Past Lives: Clyde Doley's Notebook

It seems to me that the truth of events is lost as soon as they occur. What people remember and believe happened is almost always wrong or incomplete, just ask any crime investigator trying to make sense of witness statements. I suppose that is also a pseudo-Poseidon effect - we assume a lot and then remember it as truth, and base the next part of our factual-story on our fiction, because we have nothing else. The memories we live by may - or may not - be formed accidentally, but parts of them never happened. I suppose one could ponder Plato's cave, instead of re-reading Homer. . .

I came to feel just that same aching sense of loss when I found myself in the midst of a long research project trying to trace the doings and feelings of those bearing a religious tradition further and further back, into the Nineteenth Century and beyond. The trail grew colder until it vanished. This was in Sri Lanka, where the written record is eaten by termites, or just molders away. We can never know.

Later I experienced that same pathos of distant loss in the disappearance of my own parents' stories.

But still later I came to think this pathos, which gripped me for years, was indulgent. What is born passes away. And there is enough more intimate and immediate grief to deal with.

Perhaps you need to read the Iliad just one more time (go back to Lattimore's peerless transation, please). The story is about anger. Specifically, Achilles's anger towards Agamemnon. He gets so angry, that his anger destroys one of the only things he loves unambiguously, his cousin Patroclus.

The gods, I thought, were more like Hepburn and Tracy nattering away in the background.

It's a pretty good story.

I wouldn't strictly call it off topic. Sit down with someone and their family photo album and wait for the stories that each one brings forth. I've learnt quite a few golden nuggets of family history from my otherwise reticent father this way. I'm even planning on doing my own (limited) pictorial autobiography using photos from the time of each story.

Autobiography? Isn't that what Facebook is for? I thought they were saving all my posts for my ancestors.

I don't think you're approaching Homer right. For me, the pleasure of his stories is that society is so different—the customs are nearly incomprehensible in some ways—but people are very nearly the same.

It also helps to remember that this work was composed orally and written down later. I'm currently reading the Lombardo translation to my son. It's definitely different from reading it to myself.

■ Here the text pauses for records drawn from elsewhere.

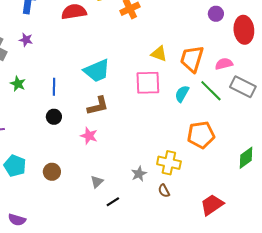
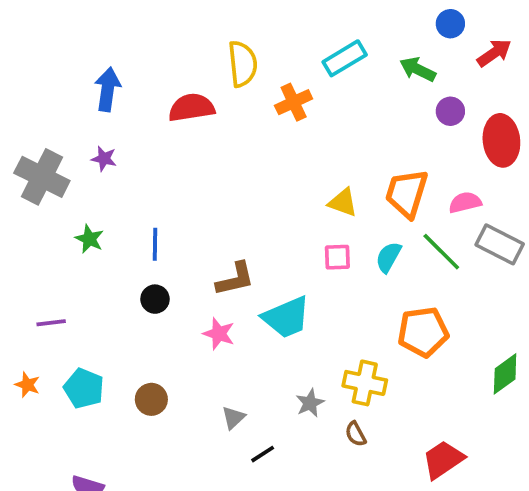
yellow triangle: (159, 54) -> (343, 202), moved
cyan trapezoid: (97, 71) -> (286, 317), moved
pink square: (148, 83) -> (337, 257), moved, size x0.6

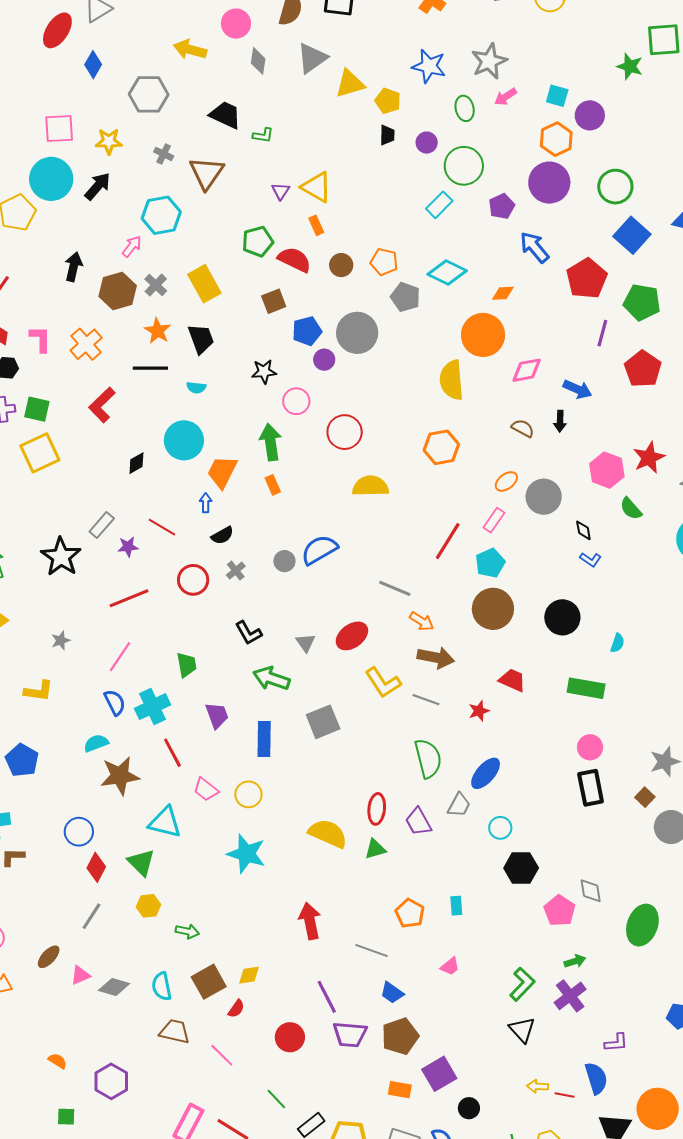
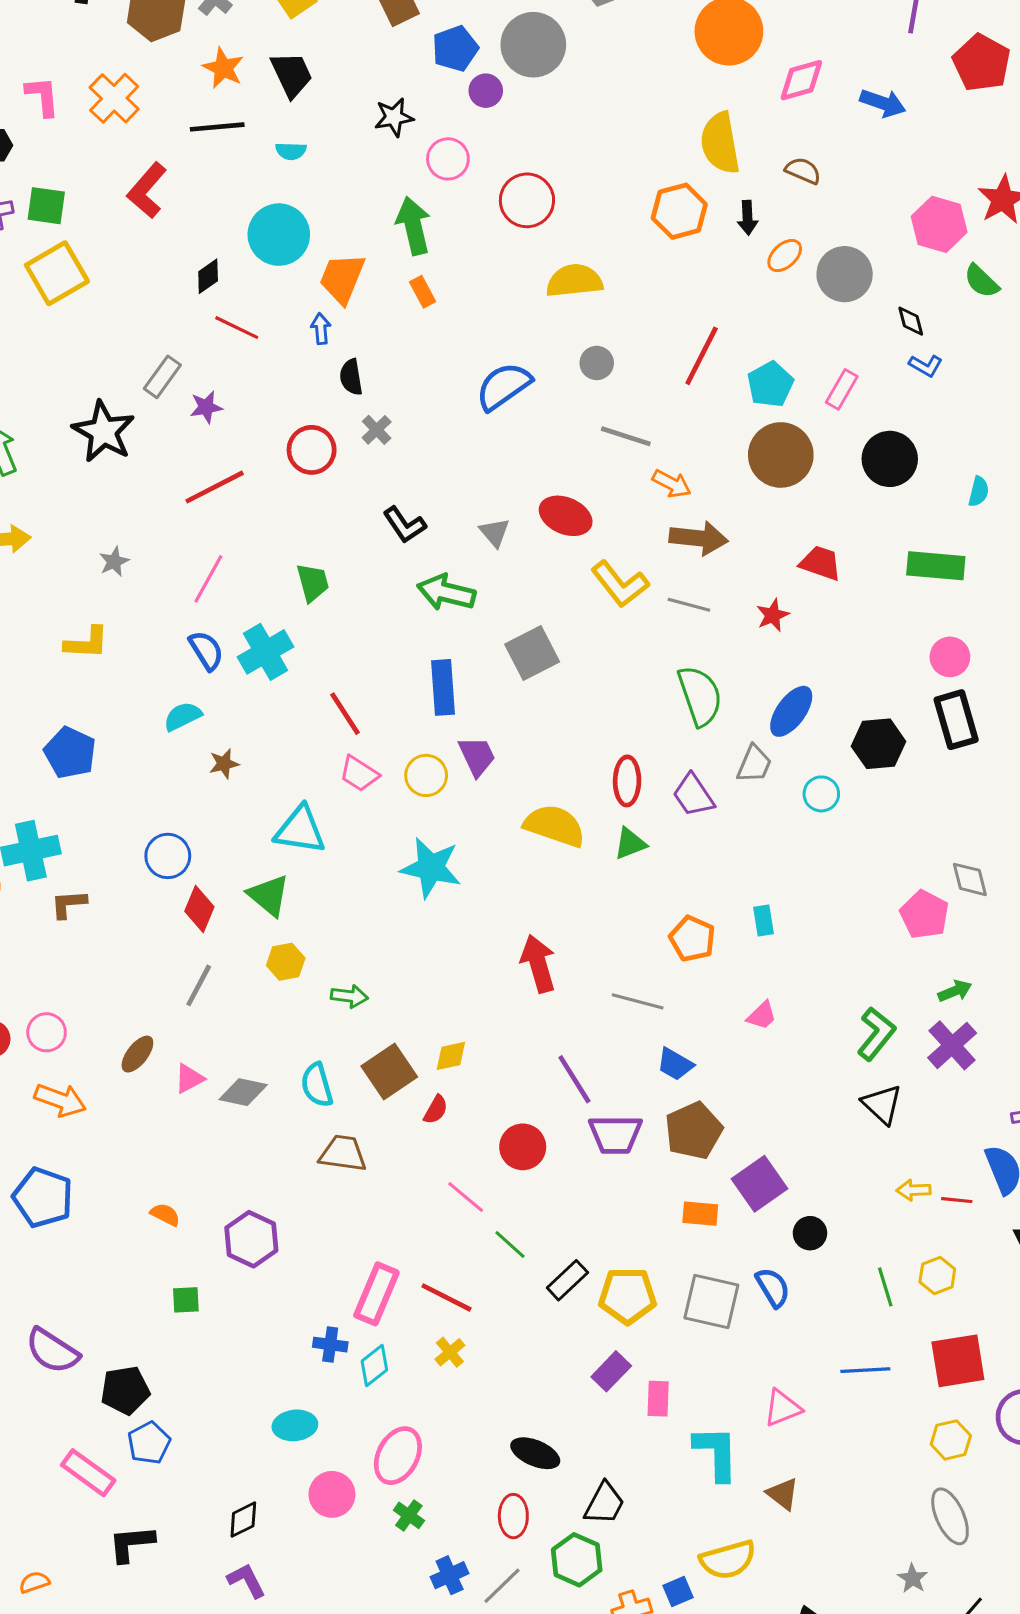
yellow semicircle: (452, 380) -> (720, 143), moved
black arrow: (560, 421) -> (748, 218), moved
pink rectangle: (494, 520) -> (842, 389), moved
red line: (162, 527) -> (237, 328), moved
black semicircle: (222, 535) -> (351, 377), turned 115
gray circle: (284, 561) -> (597, 363), moved
red ellipse: (352, 636) -> (566, 516), turned 64
purple trapezoid: (217, 715) -> (477, 756), moved
red line: (172, 753) -> (345, 714), moved
brown star: (120, 776) -> (224, 764), size x0.5
black hexagon: (521, 868) -> (878, 744), moved
pink line: (222, 1055) -> (466, 1197), moved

I treasure the snippets of stories told by my parents about themselves so now I try to do the same for my own children. I know they may not appear to be that interested but hope that after I'm gone they too will treasure their old mans ramblings.

Maybe.

I've also told the I want no polished eulogy at my funeral. Tell it like it was. He was a crabbed bad tempered old b*****d.

If you want classical stories, try Herodotus rather than Homer. Much more fun and some of them are at least partially true.

The Odyssey is much more interesting than the Iliad, but surprisingly the chapters about Odysseus travels are the least interesting (maybe except the cyclop episode). The Samuel Butler translation is very good for both (but better for the Iliad). He somehow keeps the poetic rhythm in his prose.
You can find it free on the net.
In Hebrew we were lucky to have a great poet do a masterpiece of translation to Homer.

Great piece of writing, and it touched something deep inside me.

I have done some autobiographical writing, and it has been illuminating. However, for me, I came to see that writing was not the answer. My real autobiography is connected with how I FEEL, and how one feels cannot be put into words.

It's also connected with how I take photographs. I have to be in the moment, connected with the inside and the outside world, to take a photo that I end up keeping. It's a moment of consciousness and feeling translated (more or less) into a visual image.

Thanks for thoughtful piece.

Speaks to value of the mundane in photography as opposed to the rock star who shall remain unnamed. 😀😀

Regarding the Iliad, have you read Julian Jaynes' book, 'The Origin of Consciousness in the Breakdown of the Bicameral Mind'?

Or, from another side, Christopher Logue's 'War Music'?